We introduced a new, custom-built virtual classroom in the autumn for the first eight courses in our new Future Skills Programme which address gaps in schools’ teaching of soft skills under traditional curricula.  The short, seven-week courses help students from all type of school or college across the world to develop vital skills such as assertiveness, active listening and public speaking.

In these classrooms, the difference is made by their higher-quality video streaming: participants can interact more naturally with each other and their tutor.  Students take part easily in role plays, group discussions and presentations.  Young people that sign up to these virtual classroom-based courses can choose to study alongside people from different countries and backgrounds, gaining a lasting cultural appreciation that is a crucial but under-rated skill for working effectively in our globalised economy.

And since our virtual classroom uses the latest WebRTC standards, users can join their classes from their browser without installing any software. Schools anywhere can add standalone soft skills subjects to their co-curricular programmes and individual students can top-up their soft skills – just as they would by having extra academic tuition out of school hours.
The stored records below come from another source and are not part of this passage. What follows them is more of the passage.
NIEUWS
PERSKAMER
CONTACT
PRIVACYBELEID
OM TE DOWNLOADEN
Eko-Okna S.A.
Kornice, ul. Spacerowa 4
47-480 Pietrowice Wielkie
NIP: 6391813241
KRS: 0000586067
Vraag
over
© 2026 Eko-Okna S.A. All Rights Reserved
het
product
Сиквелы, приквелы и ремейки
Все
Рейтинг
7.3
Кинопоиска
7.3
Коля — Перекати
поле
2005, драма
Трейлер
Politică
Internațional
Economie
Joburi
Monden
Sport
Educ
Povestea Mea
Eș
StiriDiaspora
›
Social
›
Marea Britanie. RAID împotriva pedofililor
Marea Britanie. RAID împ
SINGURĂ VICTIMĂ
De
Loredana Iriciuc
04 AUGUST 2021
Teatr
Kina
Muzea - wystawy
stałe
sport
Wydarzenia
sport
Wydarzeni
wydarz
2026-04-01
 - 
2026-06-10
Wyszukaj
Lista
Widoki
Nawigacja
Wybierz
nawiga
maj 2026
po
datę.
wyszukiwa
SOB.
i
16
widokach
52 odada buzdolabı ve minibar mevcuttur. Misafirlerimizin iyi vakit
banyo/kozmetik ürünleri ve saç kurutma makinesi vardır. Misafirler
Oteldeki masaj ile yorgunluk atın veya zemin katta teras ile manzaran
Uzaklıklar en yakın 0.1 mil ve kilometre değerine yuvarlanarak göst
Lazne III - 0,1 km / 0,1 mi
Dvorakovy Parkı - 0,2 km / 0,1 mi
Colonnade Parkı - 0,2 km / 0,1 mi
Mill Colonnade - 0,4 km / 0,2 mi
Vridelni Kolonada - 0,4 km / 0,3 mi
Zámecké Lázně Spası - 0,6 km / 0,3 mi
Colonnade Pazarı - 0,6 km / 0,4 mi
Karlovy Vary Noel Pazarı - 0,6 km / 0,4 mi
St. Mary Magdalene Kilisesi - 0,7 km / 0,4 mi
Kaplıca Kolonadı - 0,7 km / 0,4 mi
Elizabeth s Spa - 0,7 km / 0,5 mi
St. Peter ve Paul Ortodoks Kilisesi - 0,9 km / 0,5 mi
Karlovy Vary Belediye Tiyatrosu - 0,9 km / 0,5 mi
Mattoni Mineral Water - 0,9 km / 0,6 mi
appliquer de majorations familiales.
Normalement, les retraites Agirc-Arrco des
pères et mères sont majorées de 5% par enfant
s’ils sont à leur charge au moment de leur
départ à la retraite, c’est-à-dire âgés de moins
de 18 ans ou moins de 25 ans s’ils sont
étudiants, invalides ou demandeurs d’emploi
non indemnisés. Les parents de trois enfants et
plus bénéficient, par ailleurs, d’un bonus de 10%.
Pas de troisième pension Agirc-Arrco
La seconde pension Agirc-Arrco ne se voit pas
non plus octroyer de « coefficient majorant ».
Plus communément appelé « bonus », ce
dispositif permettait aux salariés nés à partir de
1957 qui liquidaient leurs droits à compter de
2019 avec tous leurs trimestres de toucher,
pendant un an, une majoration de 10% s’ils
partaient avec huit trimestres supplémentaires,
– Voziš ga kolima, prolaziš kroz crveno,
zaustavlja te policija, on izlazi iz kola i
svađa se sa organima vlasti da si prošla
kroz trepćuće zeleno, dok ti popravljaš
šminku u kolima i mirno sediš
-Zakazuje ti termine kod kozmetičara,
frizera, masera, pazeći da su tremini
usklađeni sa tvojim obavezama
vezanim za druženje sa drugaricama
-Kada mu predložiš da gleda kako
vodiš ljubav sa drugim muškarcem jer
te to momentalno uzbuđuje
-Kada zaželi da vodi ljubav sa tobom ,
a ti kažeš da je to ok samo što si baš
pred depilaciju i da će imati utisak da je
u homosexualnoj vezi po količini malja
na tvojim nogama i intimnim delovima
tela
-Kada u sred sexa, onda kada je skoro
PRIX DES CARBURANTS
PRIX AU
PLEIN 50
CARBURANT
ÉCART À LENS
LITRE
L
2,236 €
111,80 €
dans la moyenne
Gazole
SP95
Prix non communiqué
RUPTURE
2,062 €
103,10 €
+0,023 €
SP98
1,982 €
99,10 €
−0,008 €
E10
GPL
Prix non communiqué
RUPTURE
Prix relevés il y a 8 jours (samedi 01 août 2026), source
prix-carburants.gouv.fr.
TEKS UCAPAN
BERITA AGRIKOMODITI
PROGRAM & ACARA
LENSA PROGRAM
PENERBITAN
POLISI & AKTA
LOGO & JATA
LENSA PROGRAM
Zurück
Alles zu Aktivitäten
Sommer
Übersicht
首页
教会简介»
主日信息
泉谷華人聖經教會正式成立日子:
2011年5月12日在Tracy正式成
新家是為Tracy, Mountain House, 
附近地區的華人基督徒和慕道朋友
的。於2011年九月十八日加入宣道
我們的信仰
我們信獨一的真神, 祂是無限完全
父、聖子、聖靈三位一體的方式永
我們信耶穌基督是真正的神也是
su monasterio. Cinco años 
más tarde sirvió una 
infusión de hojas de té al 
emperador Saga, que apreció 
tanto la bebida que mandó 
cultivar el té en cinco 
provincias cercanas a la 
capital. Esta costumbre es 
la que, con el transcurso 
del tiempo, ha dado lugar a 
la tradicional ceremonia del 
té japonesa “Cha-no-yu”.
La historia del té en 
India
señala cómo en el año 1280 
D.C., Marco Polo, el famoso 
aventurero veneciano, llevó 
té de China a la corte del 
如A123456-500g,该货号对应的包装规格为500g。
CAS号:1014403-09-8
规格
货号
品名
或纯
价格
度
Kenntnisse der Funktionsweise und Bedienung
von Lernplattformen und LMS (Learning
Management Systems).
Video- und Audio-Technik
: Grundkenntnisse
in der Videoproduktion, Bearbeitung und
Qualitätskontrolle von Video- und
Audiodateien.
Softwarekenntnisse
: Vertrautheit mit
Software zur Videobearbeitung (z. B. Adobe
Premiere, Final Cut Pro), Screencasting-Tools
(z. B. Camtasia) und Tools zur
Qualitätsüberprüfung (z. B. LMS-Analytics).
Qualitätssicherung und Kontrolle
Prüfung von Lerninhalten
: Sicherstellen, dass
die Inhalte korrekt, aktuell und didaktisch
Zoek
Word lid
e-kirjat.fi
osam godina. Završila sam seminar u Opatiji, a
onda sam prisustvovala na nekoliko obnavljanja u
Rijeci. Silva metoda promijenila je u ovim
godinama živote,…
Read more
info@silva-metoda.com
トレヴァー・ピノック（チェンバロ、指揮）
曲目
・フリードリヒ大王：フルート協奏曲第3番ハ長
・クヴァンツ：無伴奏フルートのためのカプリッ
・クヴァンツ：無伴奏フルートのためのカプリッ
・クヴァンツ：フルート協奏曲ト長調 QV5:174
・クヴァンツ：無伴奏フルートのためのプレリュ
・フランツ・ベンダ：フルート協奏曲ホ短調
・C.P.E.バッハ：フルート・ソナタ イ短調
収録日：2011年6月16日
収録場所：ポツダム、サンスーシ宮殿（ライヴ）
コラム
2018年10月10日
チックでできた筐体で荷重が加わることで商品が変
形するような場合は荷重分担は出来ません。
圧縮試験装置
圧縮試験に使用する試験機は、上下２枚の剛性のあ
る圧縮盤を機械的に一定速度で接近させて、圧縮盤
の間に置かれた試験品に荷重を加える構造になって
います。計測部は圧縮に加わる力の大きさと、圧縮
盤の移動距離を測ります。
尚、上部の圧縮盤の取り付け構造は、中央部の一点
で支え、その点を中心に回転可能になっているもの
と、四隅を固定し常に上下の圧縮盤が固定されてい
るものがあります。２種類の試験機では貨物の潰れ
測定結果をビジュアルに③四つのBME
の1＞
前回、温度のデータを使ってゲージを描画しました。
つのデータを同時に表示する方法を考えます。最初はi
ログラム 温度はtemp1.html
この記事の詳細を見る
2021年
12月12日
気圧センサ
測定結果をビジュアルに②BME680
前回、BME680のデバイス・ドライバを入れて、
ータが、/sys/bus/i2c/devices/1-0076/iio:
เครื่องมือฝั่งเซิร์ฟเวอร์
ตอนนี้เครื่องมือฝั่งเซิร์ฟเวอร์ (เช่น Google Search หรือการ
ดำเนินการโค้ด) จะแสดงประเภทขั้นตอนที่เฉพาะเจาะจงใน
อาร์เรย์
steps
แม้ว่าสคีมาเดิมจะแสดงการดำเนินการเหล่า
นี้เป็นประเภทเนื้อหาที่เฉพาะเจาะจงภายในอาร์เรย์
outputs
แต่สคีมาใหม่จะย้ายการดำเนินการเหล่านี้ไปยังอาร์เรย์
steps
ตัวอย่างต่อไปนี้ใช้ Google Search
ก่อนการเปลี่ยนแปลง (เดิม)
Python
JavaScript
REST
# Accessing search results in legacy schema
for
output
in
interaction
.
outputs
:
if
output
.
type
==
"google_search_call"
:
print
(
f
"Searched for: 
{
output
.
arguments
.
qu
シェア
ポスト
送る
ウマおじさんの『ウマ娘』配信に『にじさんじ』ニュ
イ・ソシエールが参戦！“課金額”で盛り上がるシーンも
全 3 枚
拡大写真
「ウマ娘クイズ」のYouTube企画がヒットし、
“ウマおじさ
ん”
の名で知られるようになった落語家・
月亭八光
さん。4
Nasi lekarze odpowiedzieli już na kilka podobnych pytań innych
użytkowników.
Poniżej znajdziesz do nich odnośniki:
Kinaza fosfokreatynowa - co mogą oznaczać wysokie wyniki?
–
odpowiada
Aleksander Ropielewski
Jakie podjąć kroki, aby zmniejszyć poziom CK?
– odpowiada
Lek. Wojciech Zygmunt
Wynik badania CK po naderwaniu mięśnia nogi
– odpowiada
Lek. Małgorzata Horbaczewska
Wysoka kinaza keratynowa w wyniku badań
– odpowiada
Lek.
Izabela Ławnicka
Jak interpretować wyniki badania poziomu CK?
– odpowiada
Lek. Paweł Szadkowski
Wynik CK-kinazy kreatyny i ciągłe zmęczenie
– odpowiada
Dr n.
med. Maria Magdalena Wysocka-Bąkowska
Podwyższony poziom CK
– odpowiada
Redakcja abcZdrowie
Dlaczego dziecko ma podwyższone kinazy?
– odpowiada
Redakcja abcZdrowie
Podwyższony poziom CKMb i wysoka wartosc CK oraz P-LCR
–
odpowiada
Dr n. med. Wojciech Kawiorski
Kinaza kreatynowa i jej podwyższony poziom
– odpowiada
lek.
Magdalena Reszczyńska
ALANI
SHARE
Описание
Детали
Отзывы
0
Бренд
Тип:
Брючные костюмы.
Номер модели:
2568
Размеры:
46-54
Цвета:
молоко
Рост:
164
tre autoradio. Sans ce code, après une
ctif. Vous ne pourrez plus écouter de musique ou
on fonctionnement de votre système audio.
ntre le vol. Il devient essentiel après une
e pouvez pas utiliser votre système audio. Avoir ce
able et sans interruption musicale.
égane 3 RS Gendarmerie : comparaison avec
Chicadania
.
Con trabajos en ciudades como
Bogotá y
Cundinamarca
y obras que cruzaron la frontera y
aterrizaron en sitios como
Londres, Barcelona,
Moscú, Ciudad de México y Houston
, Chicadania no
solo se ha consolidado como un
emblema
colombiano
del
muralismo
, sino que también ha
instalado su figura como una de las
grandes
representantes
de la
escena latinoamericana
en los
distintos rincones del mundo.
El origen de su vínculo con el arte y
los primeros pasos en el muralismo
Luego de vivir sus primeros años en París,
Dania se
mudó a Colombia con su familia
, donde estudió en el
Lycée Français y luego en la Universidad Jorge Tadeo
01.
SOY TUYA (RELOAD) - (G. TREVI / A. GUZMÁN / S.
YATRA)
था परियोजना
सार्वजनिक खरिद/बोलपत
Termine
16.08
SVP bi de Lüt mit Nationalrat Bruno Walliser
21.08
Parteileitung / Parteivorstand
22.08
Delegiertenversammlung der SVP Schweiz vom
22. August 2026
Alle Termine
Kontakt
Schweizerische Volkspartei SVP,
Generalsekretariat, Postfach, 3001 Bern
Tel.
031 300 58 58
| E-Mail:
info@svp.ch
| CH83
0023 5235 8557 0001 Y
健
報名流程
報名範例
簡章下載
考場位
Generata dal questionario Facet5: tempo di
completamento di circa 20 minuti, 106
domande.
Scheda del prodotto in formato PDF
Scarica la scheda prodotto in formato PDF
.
In the ponderous video and creaking bulletin boards of my early e-learning days, learning how to give a speech or doing an assertiveness role play would have been impossible.  With these flexible classrooms, students can practise crucial soft skills learning, for a more rounded education, in enjoyable and non-challenging surroundings.

There’s another benefit for students too. World Economic Forum analysis of academic outcomes across the world in 2016 found that students with social and emotional learning achieve outcomes up to 11 percent higher than those without.

The pace of change in today’s workplace is unnerving. By enabling students to learn soft skills in sympathetic settings, we can give students a real opportunity to get to grips with it.